▶ [Your instructions]:
From the line that contains "Detect every instance" through the last line of the data, copy everything exactly and nothing else, omitting the pictures.

▶ [Source material]:
:::

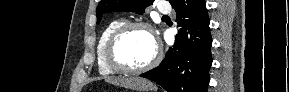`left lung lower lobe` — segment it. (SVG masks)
<instances>
[{
	"mask_svg": "<svg viewBox=\"0 0 289 92\" xmlns=\"http://www.w3.org/2000/svg\"><path fill=\"white\" fill-rule=\"evenodd\" d=\"M180 30L161 64L143 74L168 92H207L212 38L205 0H174Z\"/></svg>",
	"mask_w": 289,
	"mask_h": 92,
	"instance_id": "1",
	"label": "left lung lower lobe"
}]
</instances>
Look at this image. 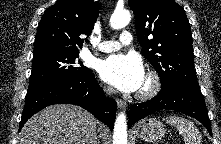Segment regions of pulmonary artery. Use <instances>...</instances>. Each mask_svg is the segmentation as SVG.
I'll use <instances>...</instances> for the list:
<instances>
[{
  "mask_svg": "<svg viewBox=\"0 0 221 144\" xmlns=\"http://www.w3.org/2000/svg\"><path fill=\"white\" fill-rule=\"evenodd\" d=\"M132 42V35L128 31H123L118 41H103L98 45V50L109 53L119 50L122 46L129 45Z\"/></svg>",
  "mask_w": 221,
  "mask_h": 144,
  "instance_id": "pulmonary-artery-1",
  "label": "pulmonary artery"
}]
</instances>
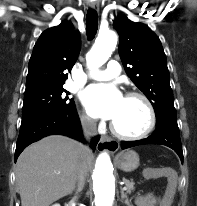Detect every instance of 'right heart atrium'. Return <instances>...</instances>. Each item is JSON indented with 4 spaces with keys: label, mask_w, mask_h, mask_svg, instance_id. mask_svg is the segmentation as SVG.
I'll return each instance as SVG.
<instances>
[{
    "label": "right heart atrium",
    "mask_w": 197,
    "mask_h": 206,
    "mask_svg": "<svg viewBox=\"0 0 197 206\" xmlns=\"http://www.w3.org/2000/svg\"><path fill=\"white\" fill-rule=\"evenodd\" d=\"M80 120H81L82 125L85 128L91 129L94 127L95 122H94L93 118L89 114H87L86 112H82L80 114Z\"/></svg>",
    "instance_id": "d8ad5b80"
}]
</instances>
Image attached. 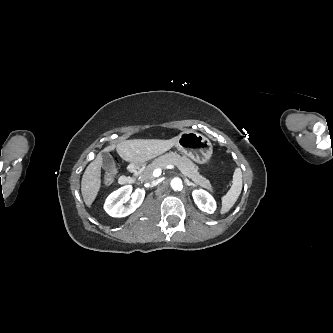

:::

▶ [Problem solution]:
Detect every instance of 'right heart atrium'. Return <instances>...</instances>. Each item is JSON indented with 4 spaces with keys: label, mask_w, mask_h, mask_svg, instance_id. mask_svg is the segmentation as SVG.
I'll return each instance as SVG.
<instances>
[{
    "label": "right heart atrium",
    "mask_w": 197,
    "mask_h": 206,
    "mask_svg": "<svg viewBox=\"0 0 197 206\" xmlns=\"http://www.w3.org/2000/svg\"><path fill=\"white\" fill-rule=\"evenodd\" d=\"M80 120H81L82 125L85 128L91 129L94 127L95 122H94L93 118L89 114H87L86 112H82L80 114Z\"/></svg>",
    "instance_id": "d8ad5b80"
}]
</instances>
Image attached. 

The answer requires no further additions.